Positive and Negative Test Interpretation
A positive Scour Test may increase suspicion that compressed hip movement is relevant to the client’s symptoms. This may support assessment reasoning around intra-articular hip involvement, especially when the test reproduces familiar groin pain, painful clicking, catching or the client’s typical symptoms.
However, a positive Scour Test does not confirm a labral tear, cartilage lesion, FAI syndrome, hip osteoarthritis or any other specific condition. The test compresses and moves the hip through multiple positions, so symptoms may be influenced by several structures and factors.

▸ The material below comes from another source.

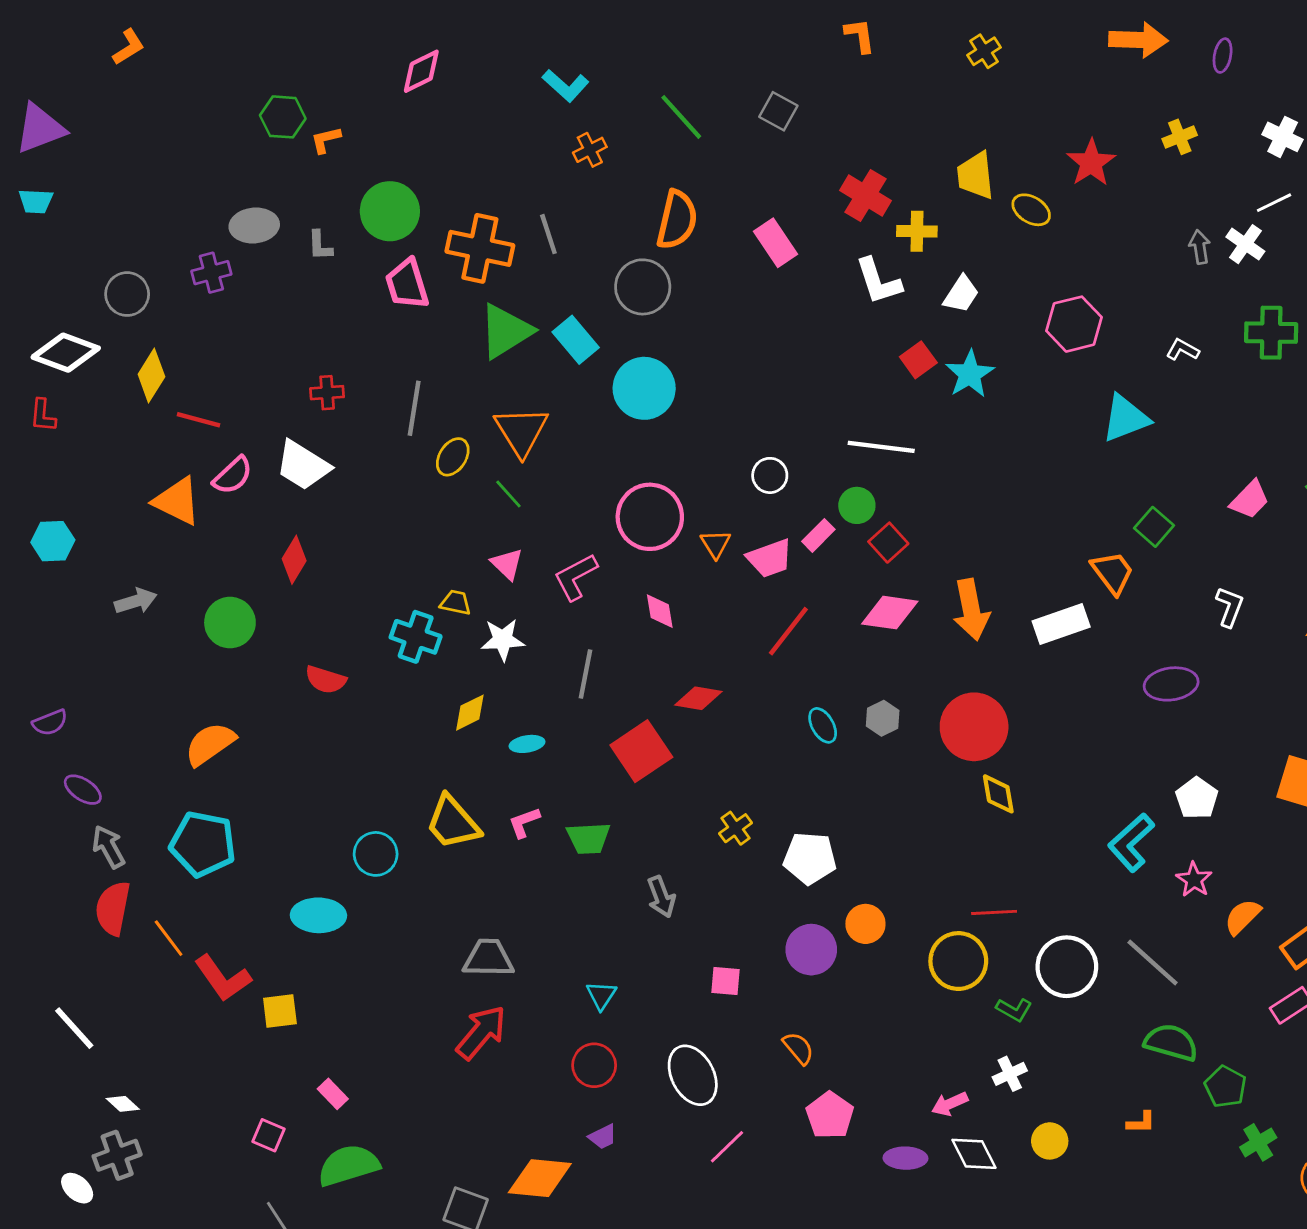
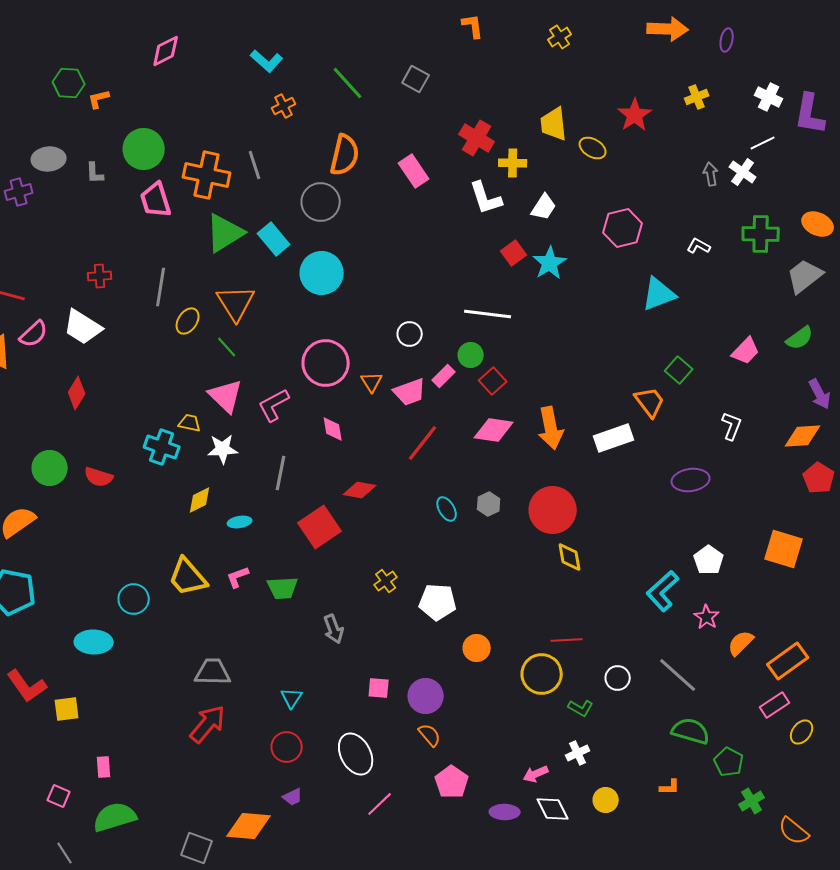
pink triangle: (507, 564) -> (226, 396), size x1.5
green circle: (230, 623) -> (50, 468), moved
purple circle: (811, 950) -> (426, 696), moved
white circle: (1067, 967) -> (618, 678), size x0.6
pink rectangle: (333, 1094) -> (104, 767), turned 40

A negative Scour Test may reduce suspicion that compressed passive hip motion is a major symptom driver in that session. However, a negative result does not fully exclude hip involvement, especially if symptoms occur during higher-load activities such as running, pivoting, kicking or deep squatting.
The finding is more meaningful when interpreted with:
- History
- Pain location
- Mechanical symptoms
- Hip range of motion
- FABER
- FADIR
- Log Roll Test
- Fitzgerald Test
- Hip strength
- Squat or lunge assessment
- Gait and sport-specific tasks
- Imaging where relevant
Sensitivity, Specificity and Diagnostic Accuracy
Diagnostic accuracy for the Scour Test varies by population, target condition, test definition and reference standard.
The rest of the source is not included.